Additionally, we expect that existing laws, regulations, standards, and other obligations may be interpreted in new and differing manners in the future, and may be inconsistent among jurisdictions. Future laws, regulations, standards, and other obligations, and changes in the interpretation of existing laws, regulations, standards, and other obligations could result in increased regulation, increased costs of compliance and penalties for non-compliance, and limitations on data collection, use, disclosure, and transfer for us and our customers. The European Union and United States agreed in 2016 to a framework for data transferred from the European Union to the United States, called the Privacy Shield, but this framework has been challenged by private parties and may face additional challenges by national regulators or additional private parties. Additionally, the GDPR became effective in May 2018. The GDPR establishes, and the pending European Union ePrivacy Regulation is expected to establish, new requirements applicable to the handling of personal data and imposes penalties for non-compliance of up to the greater of €20 million or 4% of worldwide revenue. Additionally, in June 2018, California passed the California Consumer Privacy Act (CCPA) which provides new data privacy rights for consumers and new operational requirements for companies effective in 2020. The costs of compliance with, and other burdens imposed by, the GDPR, CCPA
and other U.S., European Union, China (including the Cybersecurity Law of China) and foreign laws may limit the use and adoption of our products and services and could have an adverse impact on our business.
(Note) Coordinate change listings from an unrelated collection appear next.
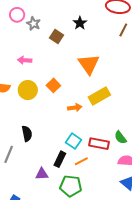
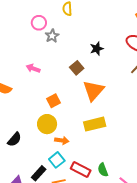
brown square: (57, 36) -> (77, 68), moved
yellow circle: (28, 90) -> (47, 124), moved
orange arrow: (75, 108) -> (62, 140), moved
black semicircle: (27, 134) -> (14, 139), turned 35

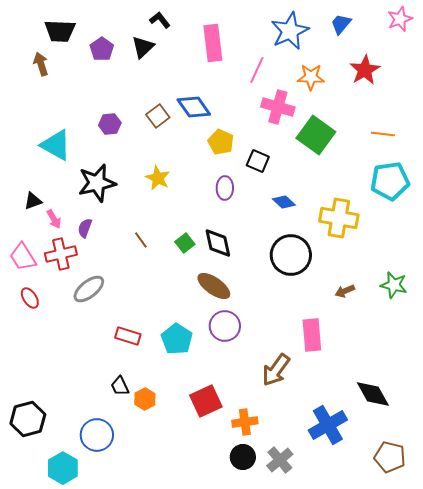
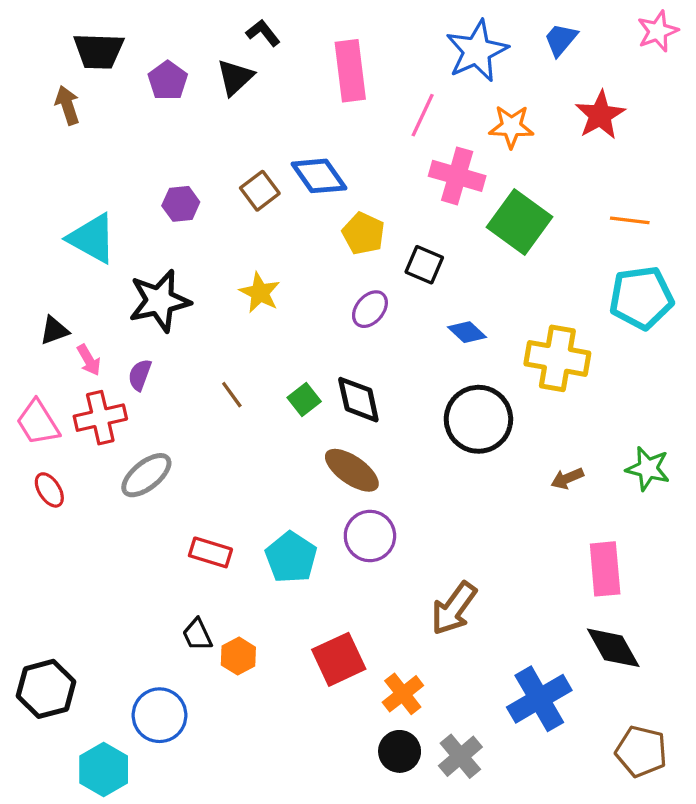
purple ellipse: (225, 188) -> (370, 309), turned 40
pink rectangle: (312, 335) -> (605, 569), moved
orange cross: (245, 422) -> (403, 694), turned -30

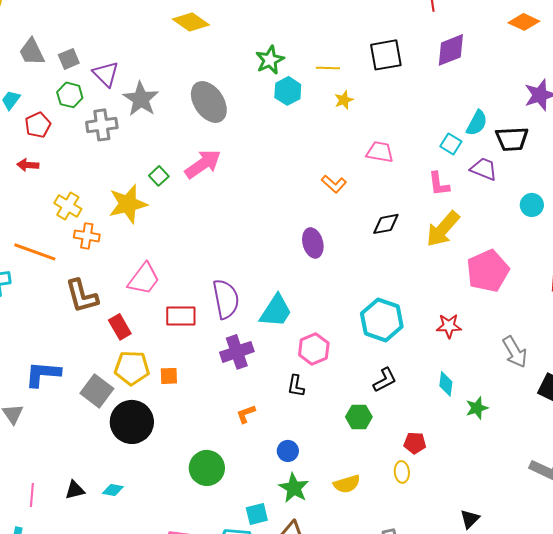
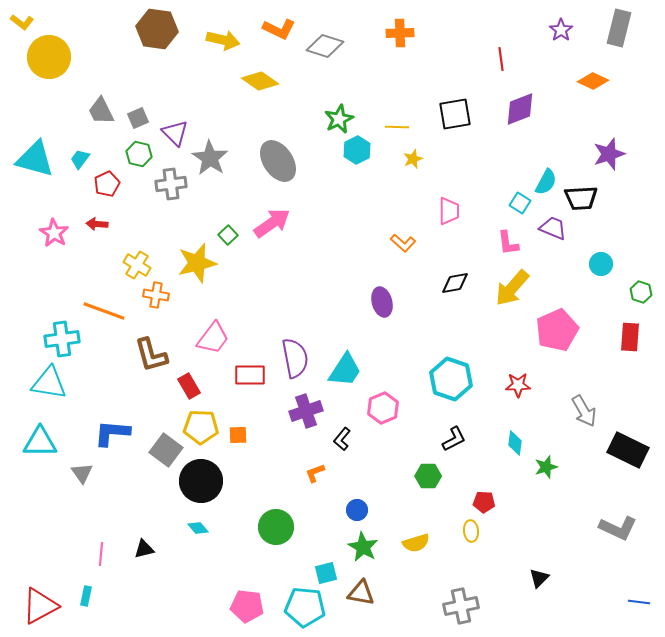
pink trapezoid: (380, 152) -> (449, 211), turned 80
black L-shape: (296, 386) -> (342, 439), moved, turned 30
cyan diamond: (113, 490) -> (198, 528), moved, turned 40

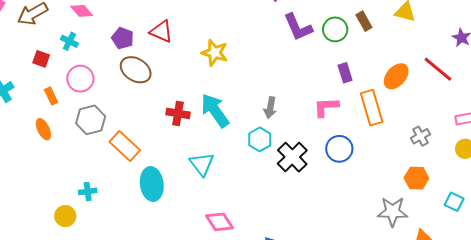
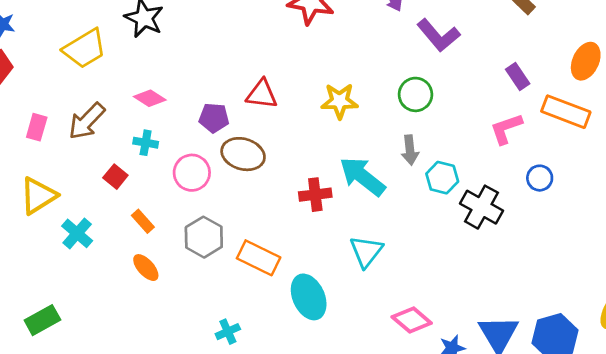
green circle: (335, 29) -> (416, 94), moved
red square: (41, 59) -> (115, 177), turned 36
pink circle: (80, 79) -> (192, 173), moved
gray arrow: (270, 108) -> (410, 150), moved
orange rectangle: (372, 108) -> (566, 112), turned -36
cyan hexagon: (260, 139) -> (442, 178), moved
blue circle: (339, 149) -> (540, 178), size x0.7
cyan triangle: (202, 164) -> (366, 251), turned 32

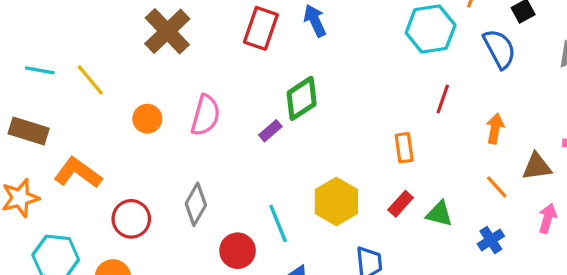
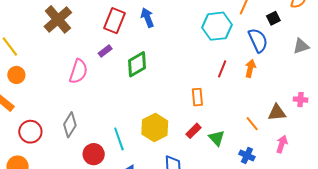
orange circle: (147, 119) -> (16, 75), moved
orange arrow: (495, 129) -> (250, 68), moved
purple rectangle: (270, 131) -> (105, 51), moved
green triangle: (439, 214) -> (217, 138), turned 30
blue cross: (491, 240) -> (247, 155), turned -35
The costs of compliance with, and other burdens imposed by, laws and regulations relating to privacy, data protection, and information security that are applicable to the businesses of our customers may adversely affect our customers’ ability and willingness to process, handle, store, use, and transmit certain types of information, such as demographic and other personal information, of their customers using our solution, which could limit the use, effectiveness, and adoption of our solution and reduce overall demand. In addition, the other bases on which we and our customers rely for the transfer of personal data across national borders, such as the Standard Contractual Clauses promulgated by the EU Commission Decision 2010/87/EU, commonly referred to as the Model Clauses, continue to be subjected to regulatory and judicial scrutiny. If the United Kingdom departs from the European Union, the ability to conduct business and transfer personal data between the United Kingdom, the European Union and other countries may be negatively impacted due to uncertainty and the time and costs to put in place new bases on which we and our customers can rely for the transfer of personal data. If we or our customers are unable to transfer data between and among countries and regions in which we operate, it could decrease demand for our solution, require us to modify or restrict our solution, products, services, or operations, and impair our ability to maintain and grow our customer base and increase our revenue. With respect to any changes we consider necessary or appropriate to make to our solution, products, services, or practices in an effort to comply, or allow our customers to comply, with laws, regulations, or other obligations relating to privacy, data protection, or information security, we may be unable to make those changes in a commercially reasonable manner, in a timely fashion, or at all. Even the perception of privacy concerns, whether or not valid, may inhibit the adoption, effectiveness, or use of our solution.
In addition to government activity, privacy advocacy groups, the technology industry, and other industries have established or may establish various new, additional, or different self-regulatory standards that may place additional burdens on us. Our customers may expect us to meet voluntary certifications or adhere to other standards established by them or third parties, and we may be required or otherwise find it advisable to obtain these certifications or adhere to these standards. If we are unable to maintain these certifications or meet these standards, it could reduce demand for our solution and adversely affect our business.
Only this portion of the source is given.